Das Märtyrertum erreicht Chinas Bevölkerung nicht

■ Die chinesische KP-Führung sortiert die Demokratiebewegung nach dem Besuch von US-Präsident Clinton. Die einen Dissidenten werden verhaftet, die anderen still empfangen

Peking (taz) – Die Washington Post sprach von einer „kühnen Herausforderung“, die Süddeutsche Zeitung gar von einem „historischen Wagnis“, als ein Dutzend chinesischer Dissidenten während des China-Besuchs von US-Präsident Clinton den Versuch wagten, in China eine Partei zu gründen. Wie schon früher bei offener politischer Opposition griffen die Häscher des kommunistischen Regimes auch nach Clintons Abreise zu: Elf Gründer der „Chinesischen Demokratischen Partei“ (CDP) wurden festgenommen. Zwar wurden sechs kurz darauf wieder freigelassen, doch den fünf anderen droht nun der Prozeß und eine Verurteilung zur berüchtigten „Umerziehung im Arbeitslager“. Entsprechend laut sind die Proteste von Dissidenten sowie von westlichen Medien und Regierungen.
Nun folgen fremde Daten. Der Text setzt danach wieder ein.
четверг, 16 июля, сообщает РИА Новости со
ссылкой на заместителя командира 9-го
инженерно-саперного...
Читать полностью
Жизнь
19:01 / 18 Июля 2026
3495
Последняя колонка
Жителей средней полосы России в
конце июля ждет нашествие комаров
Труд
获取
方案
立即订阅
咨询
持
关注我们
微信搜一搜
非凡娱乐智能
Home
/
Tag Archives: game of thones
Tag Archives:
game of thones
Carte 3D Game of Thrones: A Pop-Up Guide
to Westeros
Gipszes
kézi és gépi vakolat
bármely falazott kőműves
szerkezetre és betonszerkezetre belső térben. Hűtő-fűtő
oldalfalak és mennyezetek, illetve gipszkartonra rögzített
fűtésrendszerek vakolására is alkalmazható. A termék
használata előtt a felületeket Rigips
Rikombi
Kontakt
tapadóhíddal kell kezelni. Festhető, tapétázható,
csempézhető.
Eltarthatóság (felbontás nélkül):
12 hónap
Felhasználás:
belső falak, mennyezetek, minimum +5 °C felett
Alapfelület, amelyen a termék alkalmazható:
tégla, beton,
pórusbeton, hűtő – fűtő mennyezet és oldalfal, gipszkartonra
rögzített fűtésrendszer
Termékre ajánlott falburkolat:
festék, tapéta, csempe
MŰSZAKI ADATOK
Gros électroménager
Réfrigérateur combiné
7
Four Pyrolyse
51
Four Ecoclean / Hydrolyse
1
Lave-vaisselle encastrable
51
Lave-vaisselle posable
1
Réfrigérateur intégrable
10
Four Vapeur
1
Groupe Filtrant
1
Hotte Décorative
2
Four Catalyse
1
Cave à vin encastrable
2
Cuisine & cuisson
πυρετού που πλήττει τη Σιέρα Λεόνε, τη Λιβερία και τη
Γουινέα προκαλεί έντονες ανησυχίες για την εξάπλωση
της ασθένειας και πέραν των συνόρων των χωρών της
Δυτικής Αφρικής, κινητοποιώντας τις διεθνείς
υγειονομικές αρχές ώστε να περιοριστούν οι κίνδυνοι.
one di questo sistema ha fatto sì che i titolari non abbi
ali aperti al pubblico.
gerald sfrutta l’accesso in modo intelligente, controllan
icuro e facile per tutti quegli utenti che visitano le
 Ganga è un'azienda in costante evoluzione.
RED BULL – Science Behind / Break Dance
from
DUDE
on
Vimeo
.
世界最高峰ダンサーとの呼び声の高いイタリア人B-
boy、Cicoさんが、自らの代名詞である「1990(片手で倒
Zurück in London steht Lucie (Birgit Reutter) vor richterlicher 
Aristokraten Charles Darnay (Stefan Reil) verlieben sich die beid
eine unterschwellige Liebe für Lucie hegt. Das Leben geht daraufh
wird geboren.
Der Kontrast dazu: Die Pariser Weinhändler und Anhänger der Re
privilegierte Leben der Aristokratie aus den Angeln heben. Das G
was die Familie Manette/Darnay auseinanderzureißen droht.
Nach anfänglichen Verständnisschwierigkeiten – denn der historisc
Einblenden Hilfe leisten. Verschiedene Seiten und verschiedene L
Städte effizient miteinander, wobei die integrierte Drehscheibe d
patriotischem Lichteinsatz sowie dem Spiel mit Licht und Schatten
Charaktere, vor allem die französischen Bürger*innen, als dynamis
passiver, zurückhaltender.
Die Ereignisse erneuern den Streit um die Strategie der Opposition. Erst am Montag bedankte sich der ehemalige Mitarbeiter des nach der Studentenrevolte 1989 geschaßten KP-Generalsekretärs Zhao Ziyang, der in den USA lebende Chen Yizi, für das wohlwollende Verhalten der chinesischen Behörden. Sie hatten ihm unlängst die Reise nach China zur Beerdigung seiner Mutter gestattet. „Die Rehabilitation der Bewegung vom 4. Juni (Tag des Tiananmen-Massakers 1989, d.Red.) ist nur eine Frage der Zeit“, sagte Chen anschließend. Das Problem sei vielmehr, eine Lösung herbeizuführen, ohne neue Feindseligkeiten entstehen zu lassen. Chen, der 1989 zu den meistgesuchten Teilnehmern der Proteste zählte und seither seine KP-Kritik nicht zurückgenommen hat, vertritt heute gleichwohl eine ganz andere Strategie als die Parteigründer der CDP. Letzteren ging es darum, die Unrechtsnatur des Pekinger Regimes nach dem auch im Westen gefeierten Clinton-Besuch erneut unter Beweis zu stellen. Sie erzielten damit die erhofften Reaktionen westlicher Medien und Regierungen. Von denen hatten einige im Eifer der erfolgreichen Clinton- Tour schon vorschnell angenommen, die Kommunisten in Peking hätten sich grundsätzlich geändert. Allerdings wirken Aktionen wie die Parteigründung, die im Westen für Schlagzeilen sorgen, kaum nach China hinein. Der radikalen Demokratiebewegung fehlt im Land jegliche Basis, die für eine nennenswerte Verbreitung ihrer Ideen und Proteste sorgen könnte. Genau das kritisieren Oppositionelle wie Chen Yizi, die noch immer auf einen Dialog mit den Kommunisten hoffen oder zumindest meinen, die Mehrheit ihrer Mitbürger nicht durch offene Konfrontation zum Regime erreichen zu können.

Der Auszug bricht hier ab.